THE DATA: Begin

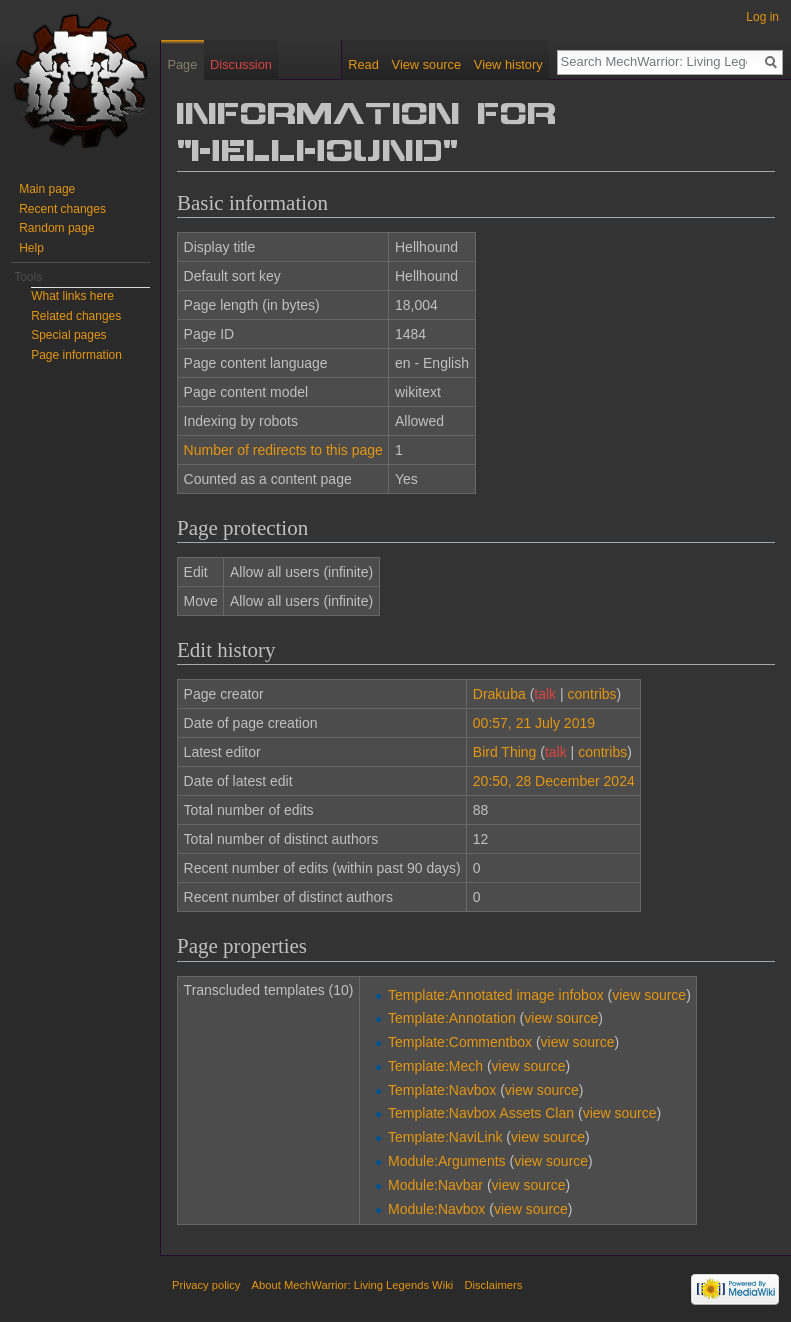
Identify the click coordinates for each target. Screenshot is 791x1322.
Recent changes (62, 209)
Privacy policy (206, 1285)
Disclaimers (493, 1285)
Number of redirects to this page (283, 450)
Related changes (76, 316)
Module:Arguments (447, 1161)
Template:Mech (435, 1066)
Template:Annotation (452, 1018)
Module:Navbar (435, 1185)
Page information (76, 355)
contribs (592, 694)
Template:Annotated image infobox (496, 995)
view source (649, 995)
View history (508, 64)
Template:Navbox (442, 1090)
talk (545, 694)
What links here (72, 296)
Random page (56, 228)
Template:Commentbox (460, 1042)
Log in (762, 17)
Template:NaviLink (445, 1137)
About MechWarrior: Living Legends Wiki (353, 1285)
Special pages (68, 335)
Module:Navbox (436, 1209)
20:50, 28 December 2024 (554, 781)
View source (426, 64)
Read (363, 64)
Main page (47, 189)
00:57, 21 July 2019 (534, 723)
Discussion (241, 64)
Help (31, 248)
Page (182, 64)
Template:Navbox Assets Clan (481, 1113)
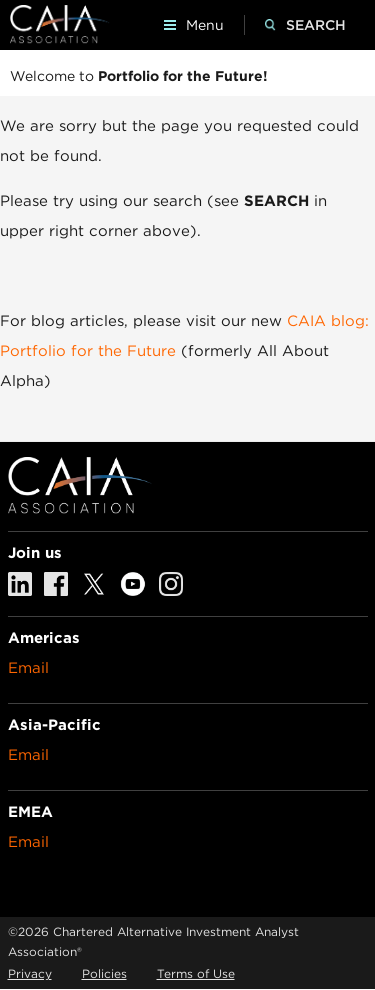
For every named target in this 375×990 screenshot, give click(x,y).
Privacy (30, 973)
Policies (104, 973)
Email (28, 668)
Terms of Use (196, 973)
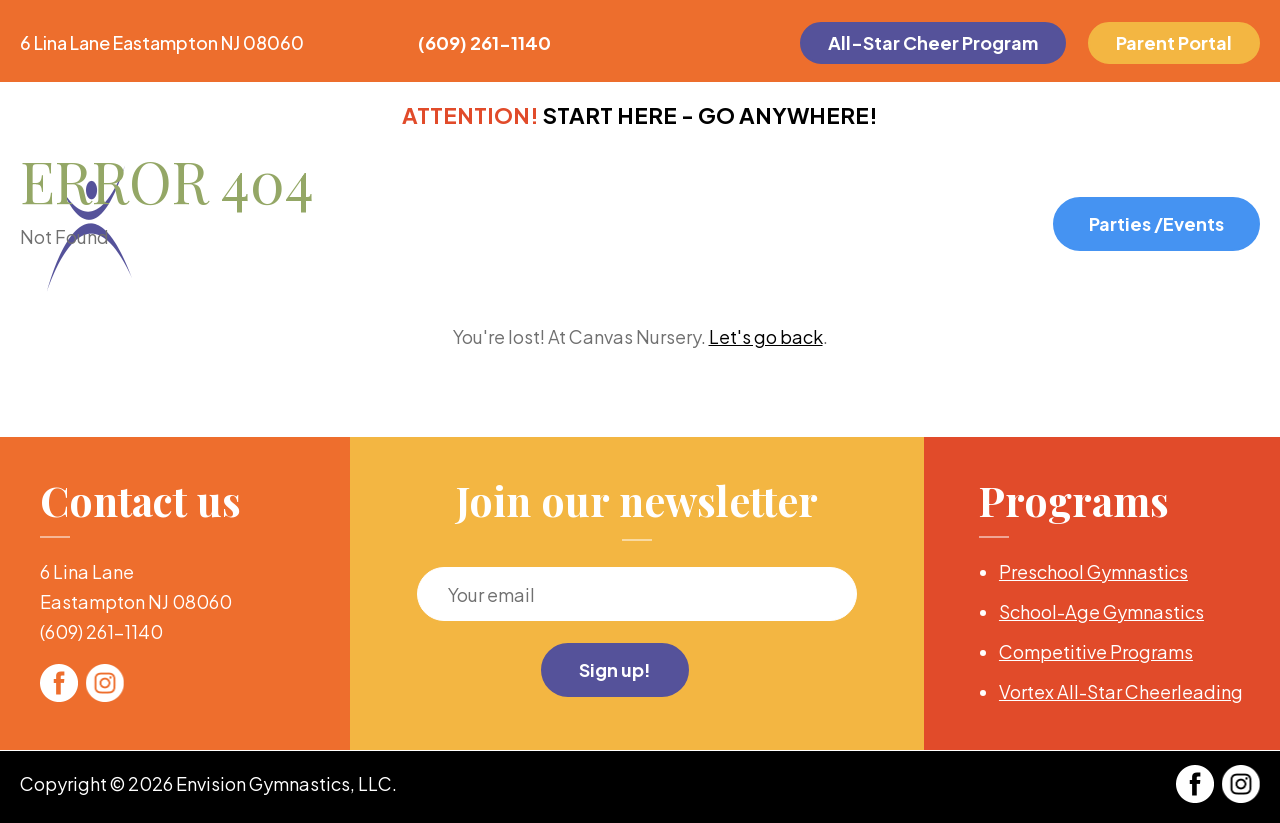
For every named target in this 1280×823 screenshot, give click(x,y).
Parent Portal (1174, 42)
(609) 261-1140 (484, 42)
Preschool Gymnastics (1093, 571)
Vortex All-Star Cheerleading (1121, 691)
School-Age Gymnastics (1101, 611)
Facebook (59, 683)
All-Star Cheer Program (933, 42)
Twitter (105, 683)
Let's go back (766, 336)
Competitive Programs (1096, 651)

THE DATA: End

# TASK TO COMPLETE:
Scan the entries above for the string "Gymnastics" and copy each line containing it.

# ANSWER SPACE:
Preschool Gymnastics (1093, 571)
School-Age Gymnastics (1101, 611)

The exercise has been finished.